Wherever the string "refseq" turns up in the data, copy the whole line.

Segment Start: THE DATA

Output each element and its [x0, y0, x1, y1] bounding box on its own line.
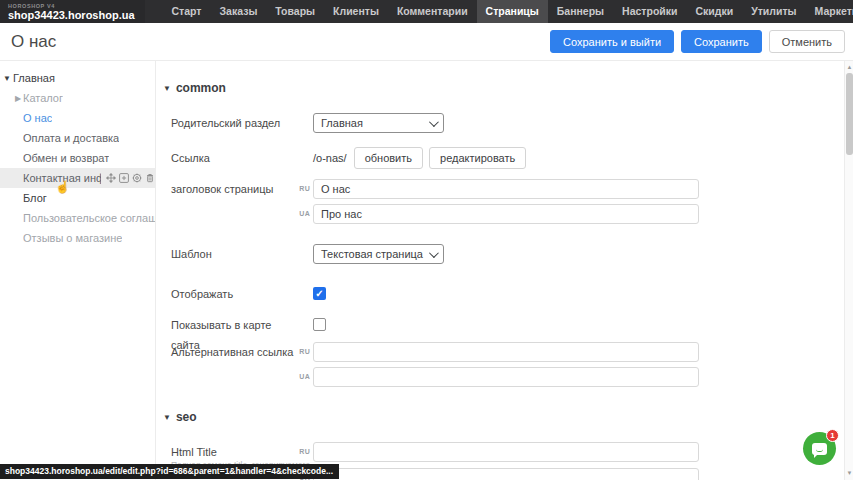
- section-header-seo[interactable]: ▼ seo: [163, 410, 197, 424]
- tree-row-actions: [106, 173, 155, 183]
- field-row-page-title-ru: заголовок страницы RU: [171, 179, 844, 199]
- settings-gear-icon[interactable]: [132, 173, 142, 183]
- menu-item-comments[interactable]: Комментарии: [388, 0, 477, 23]
- chevron-down-icon[interactable]: ▼: [3, 74, 11, 83]
- app-window: HOROSHOP V4 shop34423.horoshop.ua Старт …: [0, 0, 853, 480]
- lang-badge-ru: RU: [297, 342, 313, 362]
- page-header: О нас Сохранить и выйти Сохранить Отмени…: [0, 23, 853, 61]
- chevron-down-icon: [429, 117, 439, 127]
- template-select[interactable]: Текстовая страница: [313, 244, 444, 264]
- sidebar-item-katalog[interactable]: ▶ Каталог: [0, 88, 155, 108]
- brand-logo[interactable]: HOROSHOP V4 shop34423.horoshop.ua: [0, 0, 145, 23]
- alt-link-ru-input[interactable]: [313, 342, 699, 362]
- scroll-up-arrow-icon[interactable]: ▲: [845, 63, 853, 72]
- field-label: Альтернативная ссылка: [171, 342, 297, 362]
- section-header-common[interactable]: ▼ common: [163, 81, 226, 95]
- html-title-ua-input[interactable]: [313, 468, 699, 480]
- chat-widget-button[interactable]: 1: [803, 432, 836, 465]
- update-link-button[interactable]: обновить: [354, 147, 423, 169]
- delete-trash-icon[interactable]: [145, 173, 155, 183]
- vertical-scrollbar[interactable]: ▲ ▼: [844, 61, 853, 480]
- menu-item-products[interactable]: Товары: [266, 0, 324, 23]
- sidebar-item-glavnaya[interactable]: ▼ Главная: [0, 68, 155, 88]
- scrollbar-thumb[interactable]: [846, 73, 853, 155]
- field-label: Ссылка: [171, 147, 297, 169]
- page-title: О нас: [11, 32, 56, 52]
- sidebar-item-obmen-i-vozvrat[interactable]: Обмен и возврат: [0, 148, 155, 168]
- brand-domain-label: shop34423.horoshop.ua: [8, 9, 135, 21]
- menu-item-discounts[interactable]: Скидки: [687, 0, 743, 23]
- chevron-down-icon: ▼: [163, 413, 171, 422]
- menu-item-pages[interactable]: Страницы: [477, 0, 548, 23]
- move-icon[interactable]: [106, 173, 116, 183]
- save-button[interactable]: Сохранить: [681, 30, 762, 53]
- lang-badge-ua: UA: [297, 367, 313, 387]
- parent-section-select[interactable]: Главная: [313, 113, 444, 133]
- menu-item-orders[interactable]: Заказы: [211, 0, 267, 23]
- chat-bubble-icon: [812, 443, 827, 455]
- menu-item-clients[interactable]: Клиенты: [324, 0, 388, 23]
- field-row-display: Отображать ✓: [171, 284, 844, 304]
- field-label: Родительский раздел: [171, 113, 297, 133]
- lang-badge-ru: RU: [297, 179, 313, 199]
- page-title-ru-input[interactable]: [313, 179, 699, 199]
- field-label: заголовок страницы: [171, 179, 297, 199]
- menu-item-utilities[interactable]: Утилиты: [742, 0, 805, 23]
- lang-badge-ua: UA: [297, 204, 313, 224]
- field-row-link: Ссылка /o-nas/ обновить редактировать: [171, 147, 844, 169]
- field-row-page-title-ua: UA: [171, 204, 844, 224]
- link-status-tooltip: shop34423.horoshop.ua/edit/edit.php?id=6…: [0, 464, 339, 479]
- sidebar-item-kontaktnaya-info[interactable]: Контактная инфор ☝: [0, 168, 155, 188]
- html-title-ru-input[interactable]: [313, 442, 699, 462]
- chat-notification-badge: 1: [826, 429, 839, 442]
- field-label: Отображать: [171, 284, 297, 304]
- top-navigation-bar: HOROSHOP V4 shop34423.horoshop.ua Старт …: [0, 0, 853, 23]
- menu-item-settings[interactable]: Настройки: [613, 0, 686, 23]
- add-page-icon[interactable]: [119, 173, 129, 183]
- field-row-parent-section: Родительский раздел Главная: [171, 113, 844, 133]
- chevron-down-icon: ▼: [163, 84, 171, 93]
- cancel-button[interactable]: Отменить: [769, 30, 845, 53]
- sitemap-checkbox[interactable]: [313, 318, 326, 331]
- field-label: Шаблон: [171, 244, 297, 264]
- alt-link-ua-input[interactable]: [313, 367, 699, 387]
- sidebar-item-o-nas[interactable]: О нас: [0, 108, 155, 128]
- page-title-ua-input[interactable]: [313, 204, 699, 224]
- display-checkbox[interactable]: ✓: [313, 287, 326, 300]
- scroll-down-arrow-icon[interactable]: ▼: [845, 469, 853, 478]
- menu-item-banners[interactable]: Баннеры: [548, 0, 613, 23]
- link-value: /o-nas/: [313, 147, 347, 169]
- field-row-alt-link-ua: UA: [171, 367, 844, 387]
- edit-link-button[interactable]: редактировать: [429, 147, 526, 169]
- page-edit-form: ▼ common Родительский раздел Главная Ссы…: [157, 61, 844, 480]
- menu-item-marketing[interactable]: Маркетинг: [806, 0, 853, 23]
- chevron-right-icon[interactable]: ▶: [15, 94, 21, 103]
- lang-badge-ru: RU: [297, 442, 313, 462]
- save-and-exit-button[interactable]: Сохранить и выйти: [550, 30, 674, 53]
- field-row-alt-link-ru: Альтернативная ссылка RU: [171, 342, 844, 362]
- field-row-template: Шаблон Текстовая страница: [171, 244, 844, 264]
- main-menu: Старт Заказы Товары Клиенты Комментарии …: [163, 0, 853, 23]
- menu-item-start[interactable]: Старт: [163, 0, 211, 23]
- sidebar-item-polzovatelskoe-soglashenie[interactable]: Пользовательское соглашение: [0, 208, 155, 228]
- header-actions: Сохранить и выйти Сохранить Отменить: [550, 30, 845, 53]
- sidebar-item-otzyvy-o-magazine[interactable]: Отзывы о магазине: [0, 228, 155, 248]
- sidebar-item-blog[interactable]: Блог: [0, 188, 155, 208]
- chevron-down-icon: [429, 248, 439, 258]
- pages-tree-sidebar: ▼ Главная ▶ Каталог О нас Оплата и доста…: [0, 61, 156, 480]
- sidebar-item-oplata-i-dostavka[interactable]: Оплата и доставка: [0, 128, 155, 148]
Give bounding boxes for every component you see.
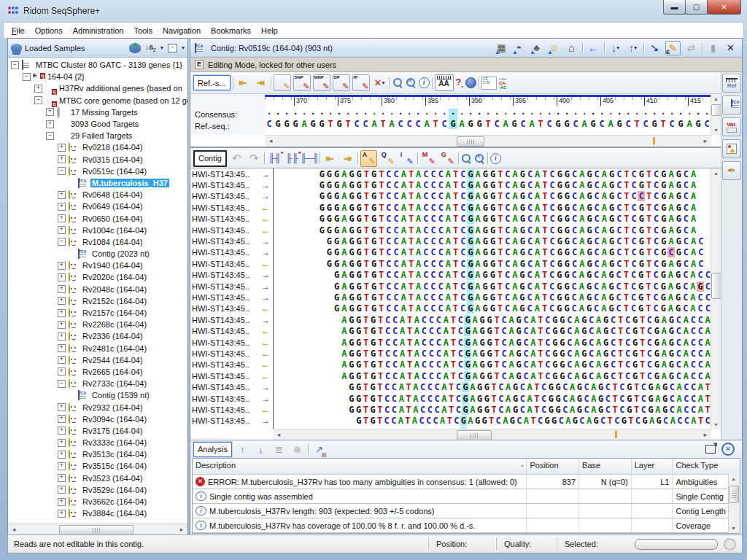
base-cell[interactable]: A [667,203,675,213]
read-sequence[interactable]: AGGTGTCCATACCCATCGAGGTCAGCATCGGCAGCAGCTC… [274,348,711,359]
base-cell[interactable]: C [384,338,392,348]
base-cell[interactable]: A [505,405,512,415]
base-cell[interactable]: T [405,394,412,404]
base-cell[interactable]: C [630,191,638,201]
base-cell[interactable]: C [526,180,533,190]
base-cell[interactable]: G [333,247,341,257]
base-cell[interactable]: G [318,169,325,179]
base-cell[interactable]: C [605,394,612,404]
base-cell[interactable]: C [504,191,511,201]
consensus-cell[interactable]: · [571,109,580,119]
base-cell[interactable]: T [363,371,370,381]
base-cell[interactable]: C [549,292,556,303]
base-cell[interactable]: C [544,371,551,381]
base-cell[interactable]: C [697,236,705,246]
read-sequence[interactable]: GAGGTGTCCATACCCATCGAGGTCAGCATCGGCAGCAGCT… [274,281,711,292]
base-cell[interactable]: G [603,349,610,359]
base-cell[interactable]: T [407,259,414,269]
base-cell[interactable]: A [400,203,407,213]
refseq-cell[interactable]: T [632,119,641,129]
contig-view-button[interactable] [722,96,741,114]
base-cell[interactable]: A [414,281,422,292]
base-cell[interactable]: G [515,349,522,359]
base-cell[interactable]: C [460,292,467,303]
base-cell[interactable]: G [479,349,486,359]
base-cell[interactable]: C [522,359,530,370]
base-cell[interactable]: G [464,315,471,325]
consensus-cell[interactable]: · [431,109,440,119]
base-cell[interactable]: T [622,303,630,314]
base-cell[interactable]: G [586,214,593,224]
base-cell[interactable]: G [464,359,471,370]
consensus-cell[interactable]: · [422,109,431,119]
base-cell[interactable]: C [460,169,467,179]
base-cell[interactable]: T [452,303,459,314]
tree-item-label[interactable]: Rv3523 (164-04) [81,474,144,483]
base-cell[interactable]: C [684,416,691,426]
base-cell[interactable]: A [441,405,448,415]
base-cell[interactable]: C [526,247,533,257]
base-cell[interactable]: A [442,359,449,370]
base-cell[interactable]: A [573,338,581,348]
base-cell[interactable]: G [653,349,660,359]
base-cell[interactable]: A [530,349,537,359]
base-cell[interactable]: G [603,359,610,370]
base-cell[interactable]: T [493,371,500,381]
expand-toggle-icon[interactable]: + [58,368,66,376]
base-cell[interactable]: G [325,180,333,190]
dp-tag-icon[interactable]: DP✎ [333,74,350,91]
base-cell[interactable]: G [348,315,355,325]
consensus-cell[interactable]: · [370,109,379,119]
base-cell[interactable]: A [398,394,405,404]
base-cell[interactable]: G [467,236,474,246]
base-cell[interactable]: A [341,203,348,213]
base-cell[interactable]: A [573,359,581,370]
base-cell[interactable]: C [430,259,437,269]
base-cell[interactable]: A [341,191,348,201]
base-cell[interactable]: G [325,169,333,179]
base-cell[interactable]: A [474,203,481,213]
analysis-row[interactable]: iSingle contig was assembledSingle Conti… [193,489,740,504]
base-cell[interactable]: T [363,315,370,325]
read-sequence[interactable]: GGTGTCCATACCCATCGAGGTCAGCATCGGCAGCAGCTCG… [274,381,711,392]
base-cell[interactable]: C [638,191,645,201]
base-cell[interactable]: T [496,270,503,280]
base-cell[interactable]: A [600,281,608,292]
base-cell[interactable]: C [392,326,399,336]
base-cell[interactable]: C [610,315,617,325]
base-cell[interactable]: C [588,371,595,381]
base-cell[interactable]: C [422,270,430,280]
read-label[interactable]: HWI-ST143:45..← [190,214,274,225]
refseq-cell[interactable]: C [440,119,449,129]
base-cell[interactable]: A [467,416,474,426]
base-cell[interactable]: C [570,292,578,303]
base-cell[interactable]: A [526,405,533,415]
base-cell[interactable]: G [551,349,559,359]
minimize-button[interactable]: ▬ [663,0,686,15]
base-cell[interactable]: C [392,270,400,280]
base-cell[interactable]: C [454,394,462,404]
base-cell[interactable]: A [341,315,348,325]
base-cell[interactable]: A [444,236,452,246]
base-cell[interactable]: A [600,236,608,246]
base-cell[interactable]: G [585,281,592,292]
base-cell[interactable]: A [341,259,348,269]
base-cell[interactable]: C [422,247,430,257]
base-cell[interactable]: A [444,203,452,213]
base-cell[interactable]: C [427,315,435,325]
refseq-cell[interactable]: A [300,119,309,129]
base-cell[interactable]: A [414,270,422,280]
base-cell[interactable]: T [493,326,500,336]
base-cell[interactable]: C [437,259,444,269]
base-cell[interactable]: C [682,169,689,179]
read-sequence[interactable]: GGTGTCCATACCCATCGAGGTCAGCATCGGCAGCAGCTCG… [274,393,711,404]
base-cell[interactable]: T [363,303,370,314]
base-cell[interactable]: C [562,382,569,392]
base-cell[interactable]: A [400,236,407,246]
base-cell[interactable]: C [593,303,600,314]
base-cell[interactable]: A [469,405,476,415]
base-cell[interactable]: C [435,359,442,370]
consensus-cell[interactable]: · [589,109,597,119]
consensus-cell[interactable]: · [440,109,449,119]
base-cell[interactable]: C [682,236,689,246]
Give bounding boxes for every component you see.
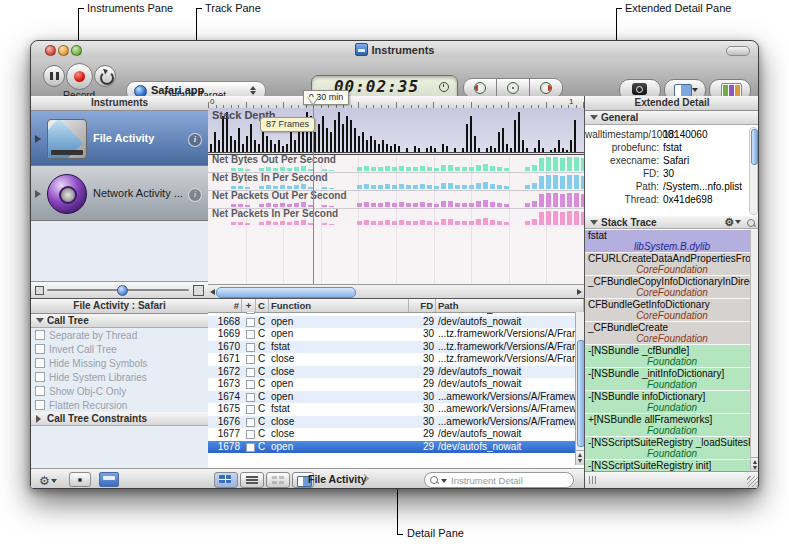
table-row[interactable]: 1676Cclose30...amework/Versions/A/Framew…: [208, 416, 584, 429]
table-row[interactable]: 1669Copen30...tz.framework/Versions/A/Fr…: [208, 328, 584, 341]
zoom-small-icon[interactable]: [35, 286, 44, 295]
table-row[interactable]: 1678Copen29/dev/autofs_nowait: [208, 441, 584, 454]
table-row[interactable]: 1671Cclose30...tz.framework/Versions/A/F…: [208, 353, 584, 366]
table-row[interactable]: 1668Copen29/dev/autofs_nowait: [208, 316, 584, 329]
call-tree-option[interactable]: Hide System Libraries: [31, 370, 208, 384]
table-row[interactable]: 1670Cfstat30...tz.framework/Versions/A/F…: [208, 341, 584, 354]
stack-frame[interactable]: -[NSScriptSuiteRegistry _loadSuitesFor..…: [585, 437, 759, 460]
playhead-marker[interactable]: [307, 97, 319, 106]
call-tree-option[interactable]: Show Obj-C Only: [31, 384, 208, 398]
general-section-header[interactable]: General: [585, 111, 759, 125]
scroll-thumb[interactable]: [577, 340, 585, 447]
disclosure-down-icon[interactable]: [36, 318, 44, 323]
scroll-arrows-icon[interactable]: [576, 450, 584, 465]
row-checkbox[interactable]: [246, 405, 255, 414]
checkbox[interactable]: [35, 372, 45, 382]
table-row[interactable]: 1674Copen30...amework/Versions/A/Framewo…: [208, 391, 584, 404]
table-row[interactable]: 1673Copen29/dev/autofs_nowait: [208, 378, 584, 391]
row-checkbox[interactable]: [246, 418, 255, 427]
stack-gear-button[interactable]: ⚙: [724, 216, 741, 229]
stack-depth-track[interactable]: Stack Depth 87 Frames: [208, 108, 584, 155]
call-tree-option[interactable]: Invert Call Tree: [31, 342, 208, 356]
playhead-line[interactable]: [313, 108, 314, 284]
row-checkbox[interactable]: [246, 443, 255, 452]
instrument-row-network-activity[interactable]: Network Activity ... i: [31, 166, 208, 221]
disclosure-triangle-icon[interactable]: [35, 190, 41, 198]
scroll-thumb[interactable]: [216, 287, 356, 298]
checkbox[interactable]: [35, 330, 45, 340]
column-function[interactable]: Function: [269, 299, 409, 312]
stack-frame[interactable]: CFBundleGetInfoDictionaryCoreFoundation: [585, 299, 759, 322]
stack-frame[interactable]: -[NSBundle _cfBundle]Foundation: [585, 345, 759, 368]
search-input[interactable]: [449, 474, 571, 487]
checkbox[interactable]: [35, 400, 45, 410]
resize-grip-icon[interactable]: [747, 476, 758, 487]
net-packets-in-track[interactable]: Net Packets In Per Second: [208, 208, 584, 227]
scroll-left-icon[interactable]: [210, 289, 215, 295]
inspection-range-end-button[interactable]: [530, 78, 563, 98]
column-c[interactable]: C: [256, 299, 269, 312]
stack-frame[interactable]: _CFBundleCopyInfoDictionaryInDirecto...C…: [585, 276, 759, 299]
stack-frame[interactable]: -[NSBundle _initInfoDictionary]Foundatio…: [585, 368, 759, 391]
row-checkbox[interactable]: [246, 318, 255, 327]
row-checkbox[interactable]: [246, 393, 255, 402]
checkbox[interactable]: [35, 386, 45, 396]
call-tree-section-header[interactable]: Call Tree: [31, 314, 208, 328]
instrument-row-file-activity[interactable]: File Activity i: [31, 111, 208, 166]
checkbox[interactable]: [35, 344, 45, 354]
disclosure-down-icon[interactable]: [590, 115, 598, 120]
net-bytes-in-track[interactable]: Net Bytes In Per Second: [208, 172, 584, 191]
column-number[interactable]: #: [208, 299, 242, 312]
net-bytes-out-track[interactable]: Net Bytes Out Per Second: [208, 154, 584, 173]
table-row[interactable]: 1677Cclose29/dev/autofs_nowait: [208, 428, 584, 441]
call-tree-option[interactable]: Hide Missing Symbols: [31, 356, 208, 370]
info-button[interactable]: i: [188, 188, 202, 202]
loop-button[interactable]: [94, 65, 116, 87]
disclosure-right-icon[interactable]: [36, 415, 41, 423]
call-tree-option[interactable]: Flatten Recursion: [31, 398, 208, 412]
stack-frame[interactable]: -[NSBundle infoDictionary]Foundation: [585, 391, 759, 414]
column-fd[interactable]: FD: [409, 299, 436, 312]
general-scrollbar[interactable]: [749, 127, 758, 215]
column-path[interactable]: Path: [436, 299, 584, 312]
row-checkbox[interactable]: [246, 312, 255, 314]
checkbox[interactable]: [35, 358, 45, 368]
info-button[interactable]: i: [188, 133, 202, 147]
row-checkbox[interactable]: [246, 380, 255, 389]
slider-thumb[interactable]: [117, 285, 128, 296]
table-row[interactable]: 1672Cclose29/dev/autofs_nowait: [208, 366, 584, 379]
track-horizontal-scrollbar[interactable]: [208, 284, 584, 298]
call-tree-option[interactable]: Separate by Thread: [31, 328, 208, 342]
row-checkbox[interactable]: [246, 355, 255, 364]
stack-trace-section-header[interactable]: Stack Trace ⚙: [585, 216, 759, 229]
scroll-right-icon[interactable]: [577, 289, 582, 295]
search-field[interactable]: [424, 472, 574, 488]
scroll-arrows-icon[interactable]: [751, 457, 759, 472]
zoom-large-icon[interactable]: [193, 285, 204, 296]
stack-frame[interactable]: +[NSBundle allFrameworks]Foundation: [585, 414, 759, 437]
search-icon[interactable]: [747, 219, 755, 227]
scroll-thumb[interactable]: [751, 129, 758, 165]
row-checkbox[interactable]: [246, 368, 255, 377]
action-gear-button[interactable]: ⚙: [39, 471, 57, 489]
view-blocks-button[interactable]: [266, 472, 290, 488]
disclosure-down-icon[interactable]: [590, 220, 598, 225]
stack-frame[interactable]: _CFBundleCreateCoreFoundation: [585, 322, 759, 345]
stack-trace-scrollbar[interactable]: [750, 230, 759, 472]
panel-toggle-button[interactable]: [99, 472, 119, 487]
net-packets-out-track[interactable]: Net Packets Out Per Second: [208, 190, 584, 209]
row-checkbox[interactable]: [246, 343, 255, 352]
view-table-button[interactable]: [214, 472, 238, 488]
inspection-range-start-button[interactable]: [463, 78, 497, 98]
record-button[interactable]: [66, 63, 93, 90]
stack-frame[interactable]: fstatlibSystem.B.dylib: [585, 230, 759, 253]
disclosure-triangle-icon[interactable]: [35, 135, 41, 143]
table-vertical-scrollbar[interactable]: [575, 312, 584, 465]
pause-button[interactable]: [43, 65, 65, 87]
drag-grip-icon[interactable]: [589, 476, 597, 484]
title-bar[interactable]: Instruments: [31, 41, 758, 58]
view-list-button[interactable]: [240, 472, 264, 488]
row-checkbox[interactable]: [246, 330, 255, 339]
call-tree-constraints-header[interactable]: Call Tree Constraints: [31, 412, 208, 426]
stack-frame[interactable]: CFURLCreateDataAndPropertiesFromR...Core…: [585, 253, 759, 276]
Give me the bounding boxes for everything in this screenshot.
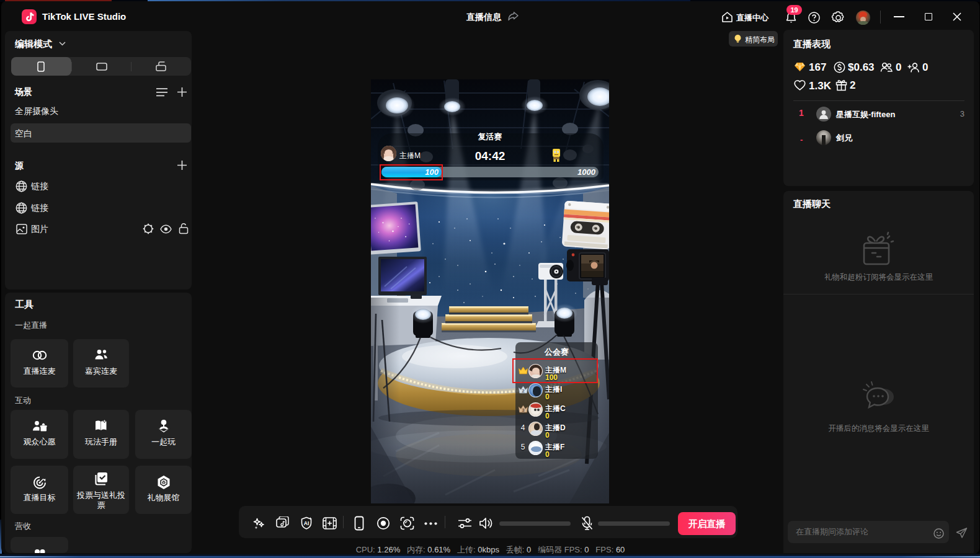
svg-text:2: 2	[522, 388, 525, 394]
svg-text:3: 3	[522, 407, 525, 413]
svg-text:AI: AI	[304, 520, 310, 526]
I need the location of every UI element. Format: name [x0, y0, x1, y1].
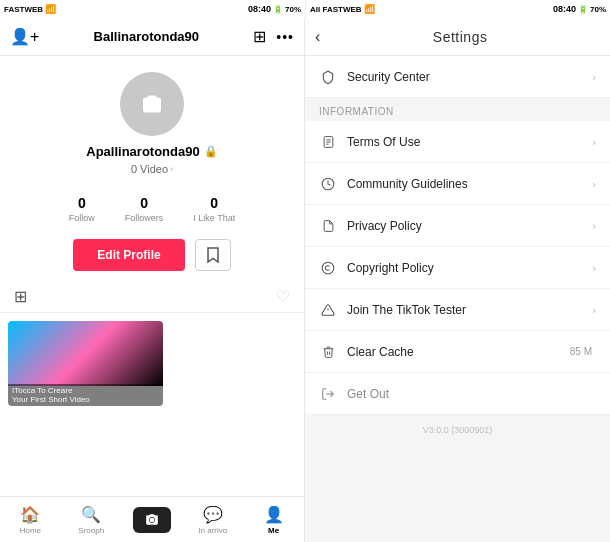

Segment End: THE DATA

__WORKED SOLUTION__:
refseq-cell[interactable]: T [632,119,641,129]
refseq-cell[interactable]: C [440,119,449,129]
refseq-cell[interactable]: A [300,119,309,129]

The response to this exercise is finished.